In mission critical environments, each systems’ health is important in sustaining the overall functionality and dependability of the system. This includes the health of the network, local and remote servers, and the applications running on each of the servers. It is critical to know where maintenance is needed, which servers are stressed from load and resources, internal status of CPU utilitization, memory swapping and paging and internal disk status. Monitoring all of these situations for every asset can be overwhelming without some visuals for reviewing the health of the overall situation and the individual components. Primate has a great solution through joining the vast library of interfaces for data retrieval with the GridGuardian product and the visualization techniques of the BlackBoard product.

GridGuardian allows for reports to be generated and BlackBoard provides the real-time displays to show current status and conditions. Based upon situations, GridGuardian has rules to automatically notify support personnel, launch external programs, execute JavaScript code, and/or stream sound files through the server’s sound card to be sure that appropriate action occurs based upon the health of the systems.

Although executing as standalone products, GridGuardian and BlackBoard are delivered with an application program interface (API) so administrators and programmers may easily expand the capabilities and bi-directional communication with other Information Technology Systems.

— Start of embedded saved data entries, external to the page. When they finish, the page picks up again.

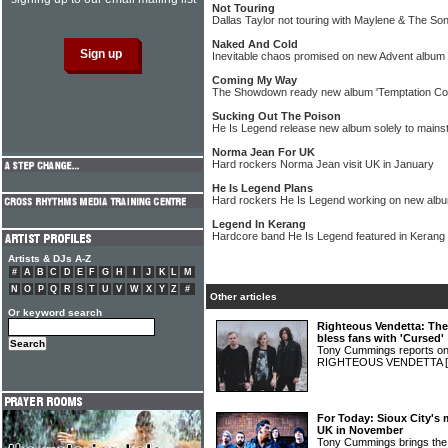
Not Touring
Dallas Taylor not touring with Maylene & The So
Naked And Cold
Inevitable chaos promised on new Advent album
Coming My Way
The Showdown ready new album 'Temptation C
Sucking Out The Poison
He Is Legend release new album solely to main
Norma Jean For UK
Hard rockers Norma Jean visit UK in January
He Is Legend Plans
Hard rockers He Is Legend working on new albu
Legend In Kerang
Hardcore band He Is Legend featured in Kerang
Artists & DJs A-Z
#
A
B
C
D
E
F
G
H
I
J
K
L
M
N
O
P
Q
R
S
T
U
V
W
X
Y
Z
#
Other articles
Or keyword search
Righteous Vendetta: Th
bless fans with 'Cursed'
Tony Cummings reports on 
RIGHTEOUS VENDETTA
For Today: Sioux City's m
UK in November
Tony Cummings brings the s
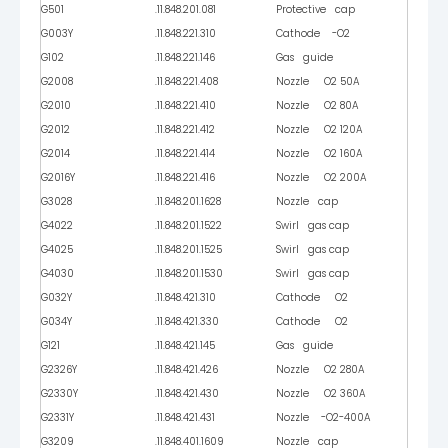
G501
.11.848.201.081
Protective cap
G003Y
.11.848.221.310
Cathode -O2
G102
.11.848.221.146
Gas guide
G2008
.11.848.221.408
Nozzle O2 50A
G2010
.11.848.221.410
Nozzle O2 80A
G2012
.11.848.221.412
Nozzle O2 120A
G2014
.11.848.221.414
Nozzle O2 160A
G2016Y
.11.848.221.416
Nozzle O2 200A
G3028
.11.848.201.1628
Nozzle cap
G4022
.11.848.201.1522
Swirl gas cap
G4025
.11.848.201.1525
Swirl gas cap
G4030
.11.848.201.1530
Swirl gas cap
G032Y
.11.848.421.310
Cathode O2
G034Y
.11.848.421.330
Cathode O2
G121
.11.848.421.145
Gas guide
G2326Y
.11.848.421.426
Nozzle O2 280A
G2330Y
.11.848.421.430
Nozzle O2 360A
G2331Y
.11.848.421.431
Nozzle -O2-400A
G3209
.11.848.401.1609
Nozzle cap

Many tools and applications exist to monitor the health of a system; however, few (if any) monitor at a application level across multiple supplier systems. For example, the North American Electric Reliability Corporation’s (NERC’s) investigation into the August 14, 2003 blackout identified several issues as problems or potential problems for all North American utilities as related to the failure of an application on a computer system. There was insufficient awareness by operations and support of the computer system’s failure. NERC asked utilities to “establish an automated method to alert power system operators and technical support personnel when power system status indications are not current, or that alarms are not being received or annunciated.” Today, as a part of a NERC readiness audit, these issues are explored to determine how the electric utility handles this level of monitoring. GridGuardian is an excellent independent and unprejudiced solution complimentary to existing supervisory control and data acquisition (SCADA) platforms to determine the health of all the applications.